• Your instructions
Beginning with the line containing "daños a la salud mental infantil" and ending with the line containing "experts ont réussi à établir que le pr", write out each line of the records below exactly; pictures and lines outside that range are left out.

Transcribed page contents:
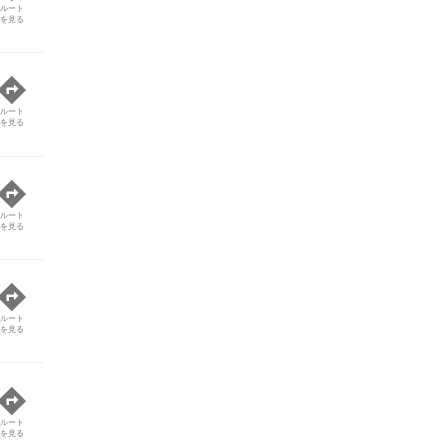
ルート
を見る
ルート
を見る
ルート
を見る
ルート
を見る
ルート
を見る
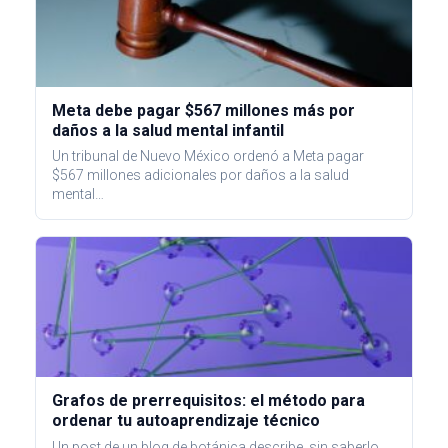
Meta debe pagar $567 millones más por
daños a la salud mental infantil
Un tribunal de Nuevo México ordenó a Meta pagar
$567 millones adicionales por daños a la salud
mental…
Grafos de prerrequisitos: el método para
ordenar tu autoaprendizaje técnico
Un post de un blog de botánica describe, sin saberlo,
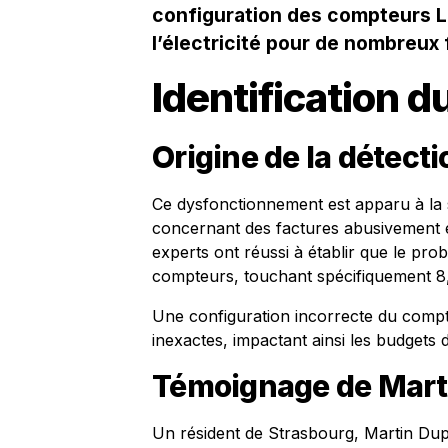
configuration des compteurs Li
l’électricité pour de nombreux 
Identification 
Origine de la détecti
Ce dysfonctionnement est apparu à la 
concernant des factures abusivement é
experts ont réussi à établir que le pr
compteurs, touchant spécifiquement 8,3
Une configuration incorrecte du compte
inexactes, impactant ainsi les budgets
Témoignage de Mart
Un résident de Strasbourg, Martin Dup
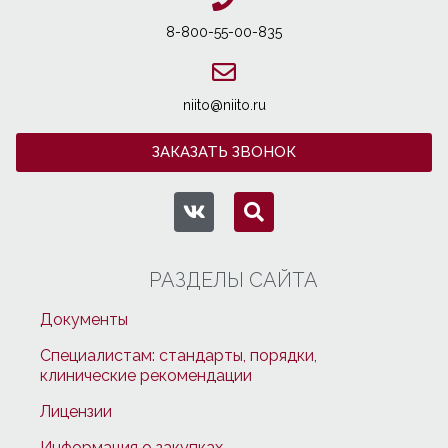
8-800-55-00-835
niito@niito.ru
ЗАКАЗАТЬ ЗВОНОК
РАЗДЕЛЫ САЙТА
Документы
Специалистам: стандарты, порядки,
клинические рекомендации
Лицензии
Информация о закупках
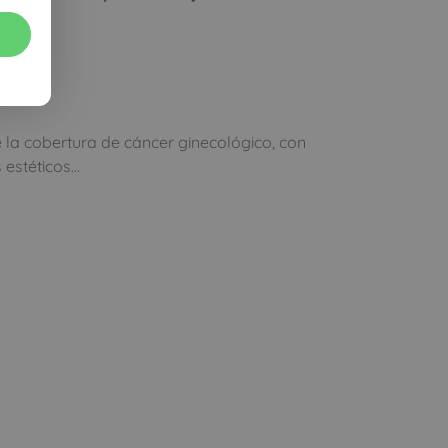
 la cobertura de cáncer ginecológico, con
 estéticos…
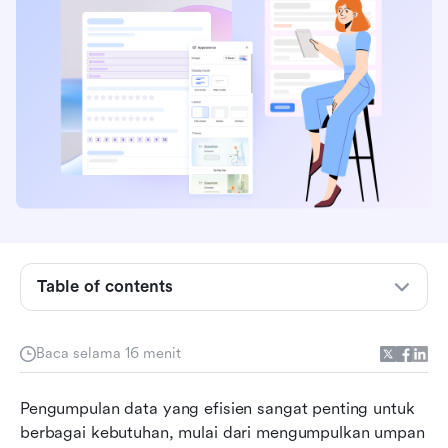
Table of contents
Apa itu Google Forms?
Fitur utama Google Forms
Baca selama 16 menit
Struktur harga Google Forms
Pengumpulan data yang efisien sangat penting untuk 
Pro dan kontra Google Forms
berbagai kebutuhan, mulai dari mengumpulkan umpan 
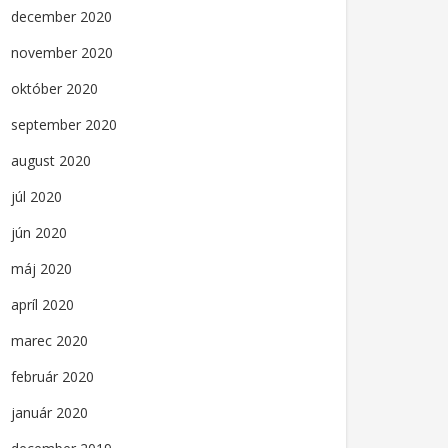
december 2020
november 2020
október 2020
september 2020
august 2020
júl 2020
jún 2020
máj 2020
apríl 2020
marec 2020
február 2020
január 2020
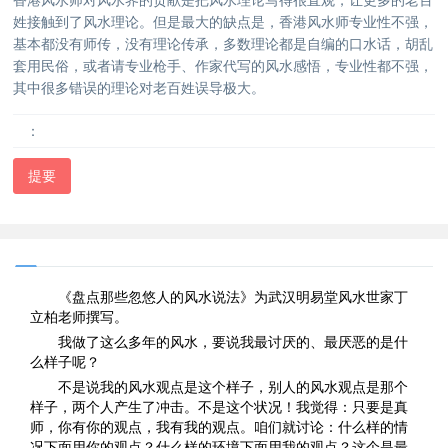
姓接触到了风水理论。但是最大的缺点是，香港风水师专业性不强，
基本都没有师传，没有理论传承，多数理论都是自编的口水话，胡乱
套用民俗，或者请专业枪手、作家代写的风水感悟，专业性都不强，
其中很多错误的理论对老百姓误导极大。
：
提要
《盘点那些忽悠人的风水说法》为武汉明易堂风水世家丁
立柏老师撰写。
我做了这么多年的风水，要说我最讨厌的、最厌恶的是什
么样子呢？
不是说我的风水观点是这个样子，别人的风水观点是那个
样子，两个人产生了冲击。不是这个状况！我觉得：只要是真
师，你有你的观点，我有我的观点。咱们就讨论：什么样的情
况下面用你的观点？什么样的环境下面用我的观点？这个是最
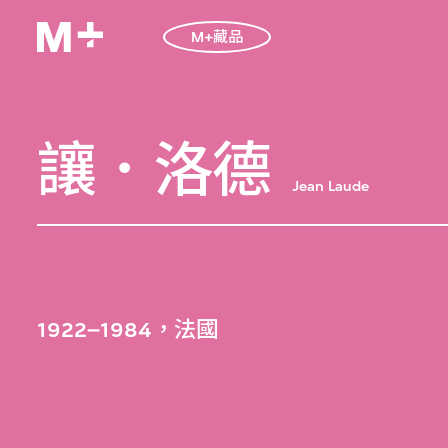
M+藏品
讓．洛德
Jean Laude
1922–1984，法國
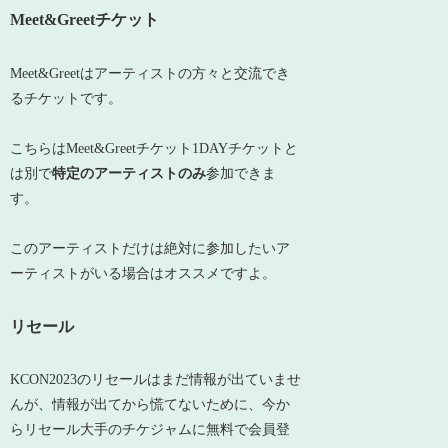
Meet&Greetチケット
Meet&Greetはアーティストの方々と交流でき
るチケットです。
こちらはMeet&Greetチケット1DAYチケットと
は別で
特定のアーティストのみ
参加できま
す。
このアーティストだけは絶対に参加したいア
ーティストがいる場合はオススメですよ。
リセール
KCON2023のリセールはまだ情報が出ていませ
んが、情報が出てから慌てないために、今か
らリセール大手のチケジャムに無料で会員登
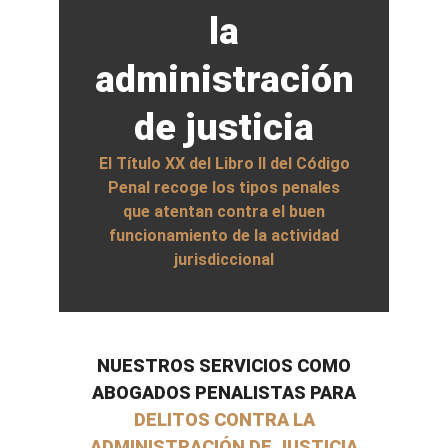
la
administración
de justicia
El Título XX del Libro II del Código
Penal recoge los tipos penales
que atentan contra el buen
funcionamiento de la actividad
jurisdiccional
NUESTROS SERVICIOS COMO
ABOGADOS PENALISTAS PARA
DELITOS CONTRA LA
ADMINISTRACIÓN DE JUSTICIA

• Written response
daños a la salud mental infantil
Un tribunal de Nuevo México ordenó a Meta pagar
$567 millones adicionales por daños a la salud
mental…
Grafos de prerrequisitos: el método para
ordenar tu autoaprendizaje técnico
Un post de un blog de botánica describe, sin saberlo,
configuration des compteurs Li
l’électricité pour de nombreux 
Identification 
Origine de la détecti
Ce dysfonctionnement est apparu à la 
concernant des factures abusivement é
experts ont réussi à établir que le pr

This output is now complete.